Görmez konuşmasına şöyle devam etti: "Zekat müessesesinin
temellerini değiştirerek fakirliği ve yoksulluğu ortadan kaldırma
ve azaltma amacını bir tarafa bırakarak zekat kendi düşüncemizin,
dünya görüşümüzün, güç ve çoğaltma tutkumuzun bir aracı haline
getirmek hem Allah’ın hududuna hem de fakir kullarının hukukuna
alenen tecavüzdür. Buna göre Afrika’da açlıktan ölen insanların
hakkıyla cami yapılmaz. Zekat paralarıyla okul, köprü, han, hamam
yapılmaz. Suriye’de ot kaynatarak hayatta kalmaya çalışan
kadınların, çocukların hakkıyla fi sebilillah maddesine zorlama
teviller sokarak gazete çıkarılamaz. TV kanalları kurulamaz.

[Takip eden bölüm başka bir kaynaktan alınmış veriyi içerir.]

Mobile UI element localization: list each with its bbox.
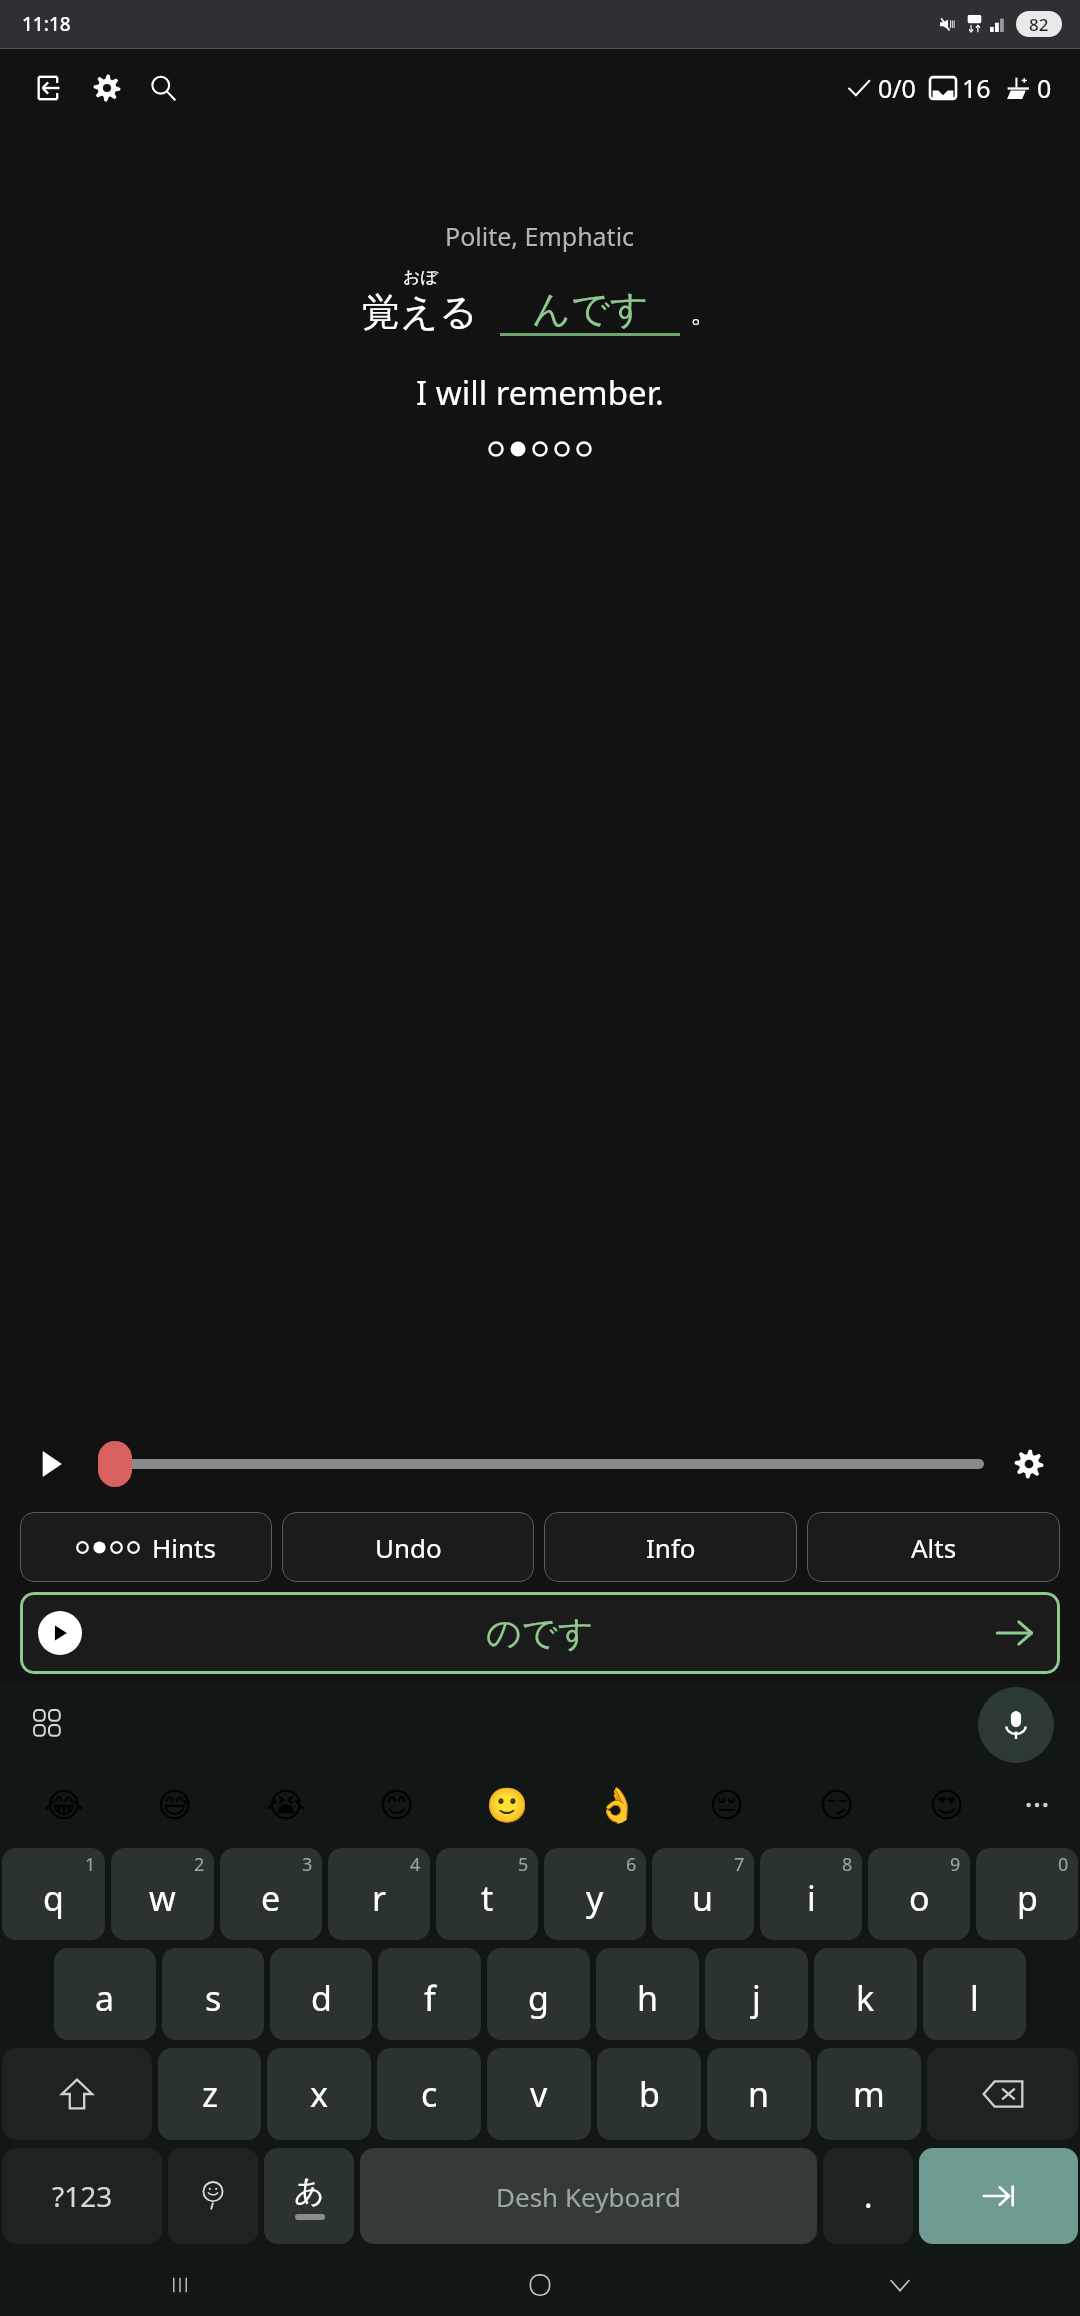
button[interactable]: l [923, 1948, 1026, 2040]
button[interactable]: Search [140, 65, 186, 111]
button[interactable]: x [267, 2048, 371, 2140]
button[interactable]: a [54, 1948, 156, 2040]
button[interactable]: 👌 [562, 1766, 672, 1844]
button[interactable]: Info [544, 1512, 797, 1582]
staticText: j [752, 1975, 761, 2021]
staticText: 0 [1058, 1852, 1069, 1877]
staticText: Undo [375, 1530, 442, 1565]
staticText: 0/0 [878, 71, 916, 105]
staticText: 6 [626, 1852, 637, 1877]
staticText: 7 [734, 1852, 745, 1877]
staticText: e [261, 1875, 281, 1921]
button[interactable]: 😂 [8, 1766, 119, 1844]
button[interactable]: . [823, 2148, 913, 2244]
button[interactable]: 4 [328, 1848, 430, 1940]
button[interactable]: h [596, 1948, 699, 2040]
button[interactable]: Emoji [168, 2148, 258, 2244]
button[interactable]: 2 [111, 1848, 214, 1940]
button[interactable]: 9 [868, 1848, 970, 1940]
button[interactable]: Settings [84, 65, 130, 111]
button[interactable]: m [817, 2048, 921, 2140]
button[interactable]: Home [360, 2254, 720, 2316]
staticText: w [149, 1875, 176, 1921]
button[interactable]: Recents [0, 2254, 360, 2316]
button[interactable]: 😅 [119, 1766, 230, 1844]
staticText: 🙂 [486, 1785, 529, 1825]
staticText: おぼ [403, 267, 438, 288]
button[interactable]: n [707, 2048, 811, 2140]
staticText: 😏 [819, 1785, 855, 1825]
button[interactable]: 7 [652, 1848, 754, 1940]
button[interactable]: b [597, 2048, 701, 2140]
staticText: i [807, 1875, 816, 1921]
button[interactable]: d [270, 1948, 372, 2040]
button[interactable]: のです [20, 1592, 1060, 1674]
button[interactable]: Shift [2, 2048, 152, 2140]
staticText: n [748, 2071, 770, 2117]
staticText: z [202, 2071, 218, 2117]
button[interactable]: 5 [436, 1848, 538, 1940]
button[interactable]: 8 [760, 1848, 862, 1940]
staticText: f [424, 1975, 436, 2021]
button[interactable]: Undo [282, 1512, 534, 1582]
button[interactable]: 😭 [230, 1766, 341, 1844]
staticText: m [853, 2071, 885, 2117]
button[interactable]: v [487, 2048, 591, 2140]
staticText: んです [532, 285, 649, 333]
button[interactable]: s [162, 1948, 264, 2040]
staticText: 0 [1037, 71, 1052, 105]
staticText: x [310, 2071, 328, 2117]
staticText: s [205, 1975, 222, 2021]
staticText: r [372, 1875, 387, 1921]
button[interactable]: 6 [544, 1848, 646, 1940]
button[interactable]: z [158, 2048, 261, 2140]
staticText: あ [294, 2172, 325, 2210]
button[interactable]: f [378, 1948, 481, 2040]
button[interactable]: Backspace [927, 2048, 1078, 2140]
button[interactable]: Keyboard modes [24, 1700, 74, 1750]
staticText: c [421, 2071, 438, 2117]
button[interactable]: Enter [919, 2148, 1078, 2244]
staticText: 82 [1029, 13, 1049, 36]
button[interactable]: 🙂 [452, 1766, 562, 1844]
staticText: l [970, 1975, 979, 2021]
staticText: 。 [690, 295, 718, 330]
staticText: h [637, 1975, 659, 2021]
staticText: y [586, 1875, 604, 1921]
button[interactable]: More emoji [1002, 1766, 1072, 1844]
staticText: 😍 [929, 1785, 965, 1825]
button[interactable]: j [705, 1948, 808, 2040]
staticText: g [528, 1975, 549, 2021]
button[interactable]: g [487, 1948, 590, 2040]
button[interactable]: Voice input [978, 1687, 1054, 1763]
button[interactable]: Hints [20, 1512, 272, 1582]
staticText: 9 [950, 1852, 961, 1877]
button[interactable]: あ [264, 2148, 354, 2244]
button[interactable]: Desh Keyboard [360, 2148, 817, 2244]
staticText: 😂 [44, 1785, 84, 1825]
button[interactable]: 😔 [672, 1766, 782, 1844]
staticText: 😔 [709, 1785, 745, 1825]
button[interactable]: 😏 [782, 1766, 892, 1844]
button[interactable]: Exit [28, 65, 74, 111]
button[interactable]: ?123 [2, 2148, 162, 2244]
button[interactable]: 1 [2, 1848, 105, 1940]
button[interactable]: c [377, 2048, 481, 2140]
staticText: 5 [518, 1852, 529, 1877]
button[interactable]: Play [24, 1437, 78, 1491]
staticText: 😊 [379, 1785, 415, 1825]
button[interactable]: 😍 [892, 1766, 1002, 1844]
button[interactable]: 0 [976, 1848, 1078, 1940]
staticText: 1 [85, 1852, 96, 1877]
staticText: v [530, 2071, 548, 2117]
button[interactable]: Hide keyboard [720, 2254, 1080, 2316]
staticText: b [639, 2071, 660, 2117]
button[interactable]: Audio settings [1002, 1437, 1056, 1491]
button[interactable]: k [814, 1948, 917, 2040]
staticText: 覚える [362, 288, 478, 336]
button[interactable]: Alts [807, 1512, 1060, 1582]
button[interactable]: 3 [220, 1848, 322, 1940]
staticText: Desh Keyboard [496, 2179, 681, 2214]
button[interactable]: 😊 [341, 1766, 452, 1844]
staticText: k [856, 1975, 875, 2021]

İslâm’ın da olsa reklamı, propagandası yapılamaz. Aç komşularımızı
ihmal ederek yok sayarak öksüzleri ve yetimleri muhtaç bırakarak
zekatla kendi derneğimizin, vakfımızın, teşekkülümüzün gelişmesini
önceleyemeyiz."
İslam’ın sadece bireysel ibadetleri vazederek kişinin
arınabileceğini söylemediğini aktaran Görmez, “İslam’ın ibadet
mefhumu bütün hayatı kuşatarak, kişinin Rabbine, kendisine, topluma
ve çevreye karşı mesuliyetini ve mükellefiyetlerini kapsar. Bu
açıdan bütün mükellefiyetler bu bütünün içinde anlam ifade ederler.
Zekât veya başkaca diğer ibadetler tek başlarına
değerlendirilmezler. Namaz ile zekâtın Kur’an’da bir arada
zikredilmesi, hem benliğimizin arınmasını hem de malımızın
arınmasını eş değer görmektedir.” şeklinde konuştu.